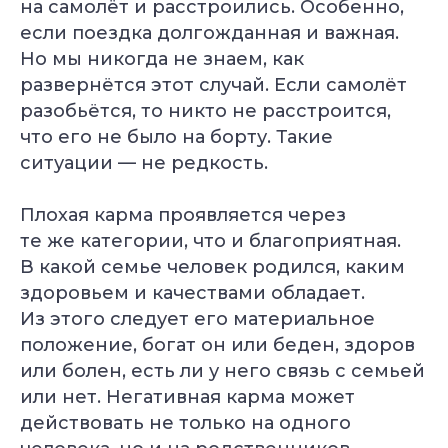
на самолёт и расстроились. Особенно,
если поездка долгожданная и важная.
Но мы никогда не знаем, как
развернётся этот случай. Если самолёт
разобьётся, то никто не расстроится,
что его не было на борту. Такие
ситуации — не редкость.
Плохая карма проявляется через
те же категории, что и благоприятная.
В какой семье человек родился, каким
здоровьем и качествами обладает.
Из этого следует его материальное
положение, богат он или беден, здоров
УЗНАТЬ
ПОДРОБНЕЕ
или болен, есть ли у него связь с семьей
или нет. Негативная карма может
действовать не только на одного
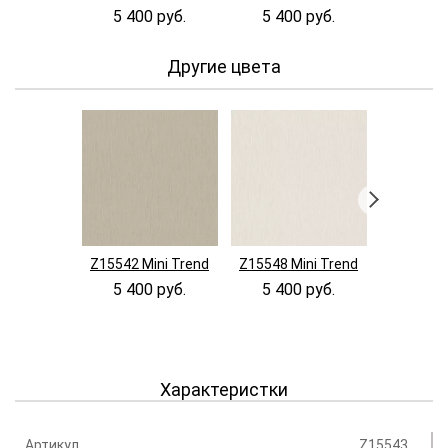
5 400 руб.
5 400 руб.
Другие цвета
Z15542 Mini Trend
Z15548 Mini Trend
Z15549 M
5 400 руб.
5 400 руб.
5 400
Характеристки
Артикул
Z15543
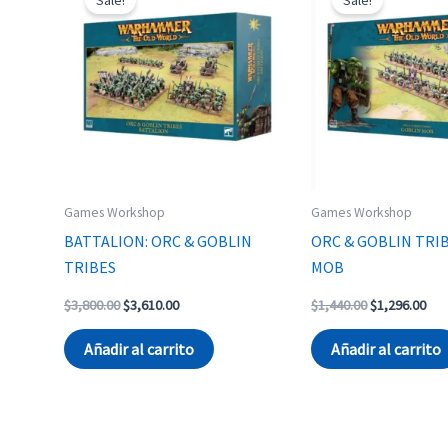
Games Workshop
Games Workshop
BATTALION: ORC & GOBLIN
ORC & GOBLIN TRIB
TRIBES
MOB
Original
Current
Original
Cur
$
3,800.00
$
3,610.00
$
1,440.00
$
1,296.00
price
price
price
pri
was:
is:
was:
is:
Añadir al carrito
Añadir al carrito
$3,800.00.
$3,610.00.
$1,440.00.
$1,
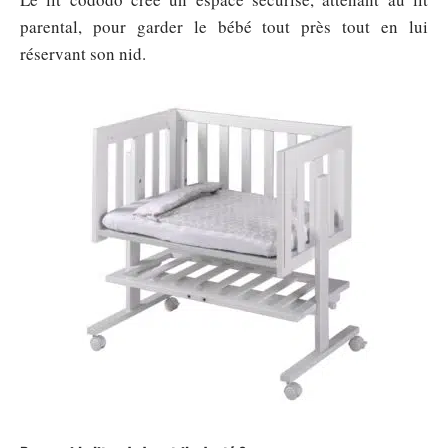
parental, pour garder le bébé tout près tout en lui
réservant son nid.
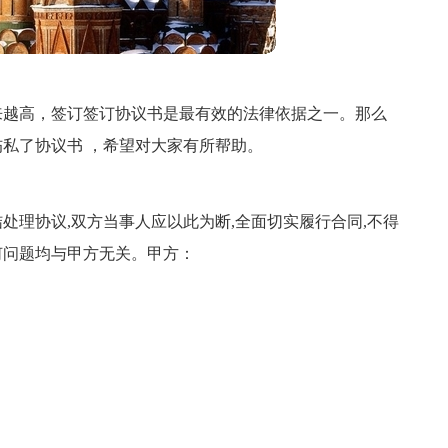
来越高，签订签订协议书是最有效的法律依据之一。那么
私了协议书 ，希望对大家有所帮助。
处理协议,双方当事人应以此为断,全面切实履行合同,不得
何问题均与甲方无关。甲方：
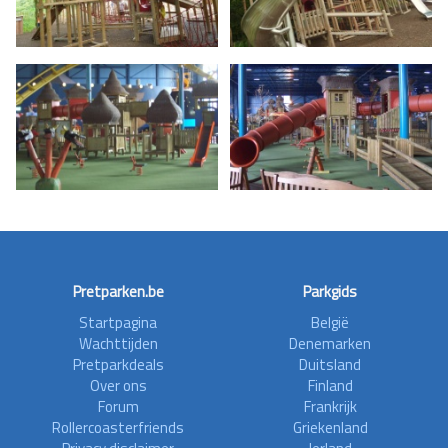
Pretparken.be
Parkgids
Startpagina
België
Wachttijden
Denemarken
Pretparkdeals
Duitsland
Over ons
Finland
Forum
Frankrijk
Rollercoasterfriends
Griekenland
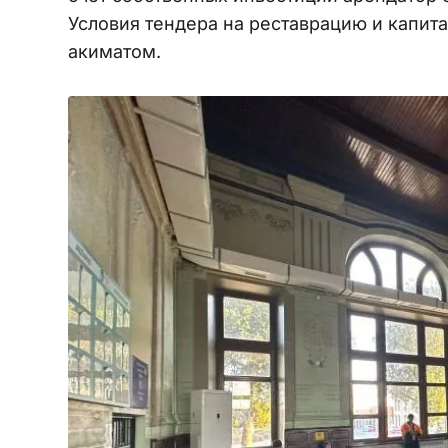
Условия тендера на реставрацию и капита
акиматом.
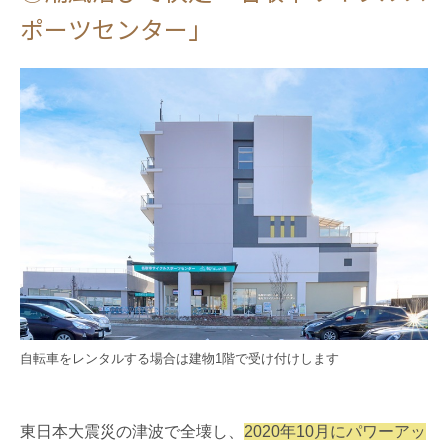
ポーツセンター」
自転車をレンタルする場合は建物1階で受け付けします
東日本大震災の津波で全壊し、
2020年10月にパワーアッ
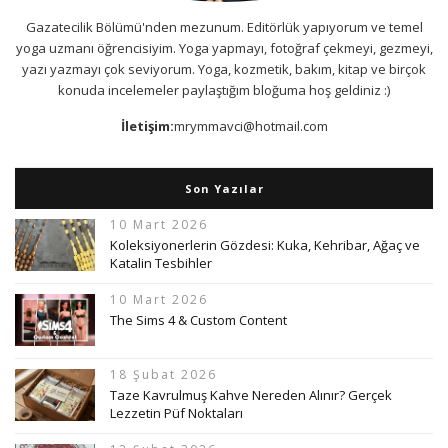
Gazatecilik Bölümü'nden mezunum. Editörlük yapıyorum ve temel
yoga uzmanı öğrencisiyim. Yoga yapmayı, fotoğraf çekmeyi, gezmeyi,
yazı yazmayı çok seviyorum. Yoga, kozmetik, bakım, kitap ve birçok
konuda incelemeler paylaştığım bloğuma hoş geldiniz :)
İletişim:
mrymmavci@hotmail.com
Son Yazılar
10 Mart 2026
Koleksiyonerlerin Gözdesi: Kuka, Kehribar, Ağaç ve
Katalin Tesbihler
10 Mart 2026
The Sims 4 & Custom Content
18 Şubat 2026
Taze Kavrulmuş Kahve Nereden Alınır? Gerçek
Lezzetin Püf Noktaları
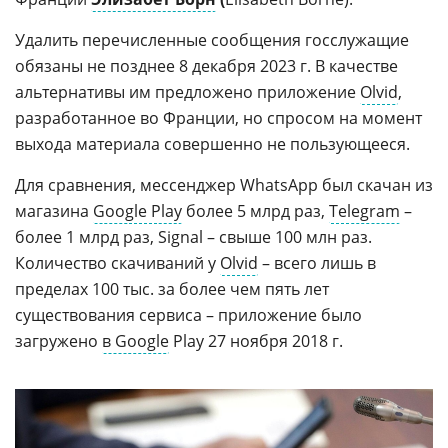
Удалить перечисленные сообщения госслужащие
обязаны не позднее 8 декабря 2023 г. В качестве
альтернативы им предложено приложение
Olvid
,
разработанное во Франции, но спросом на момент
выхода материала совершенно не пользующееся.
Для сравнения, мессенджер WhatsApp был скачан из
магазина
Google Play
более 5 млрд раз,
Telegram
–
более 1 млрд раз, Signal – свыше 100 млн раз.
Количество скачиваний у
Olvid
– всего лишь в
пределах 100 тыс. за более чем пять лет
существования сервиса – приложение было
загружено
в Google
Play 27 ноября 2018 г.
■ ■ ■
▶ Task directions:
Copy out, exactly as written, the line that contains "Для сравнения, мессенджер" along with every line that comes after it in the material above, and nothing else.

▶ Written solution:
Для сравнения, мессенджер WhatsApp был скачан из
магазина
Google Play
более 5 млрд раз,
Telegram
–
более 1 млрд раз, Signal – свыше 100 млн раз.
Количество скачиваний у
Olvid
– всего лишь в
пределах 100 тыс. за более чем пять лет
существования сервиса – приложение было
загружено
в Google
Play 27 ноября 2018 г.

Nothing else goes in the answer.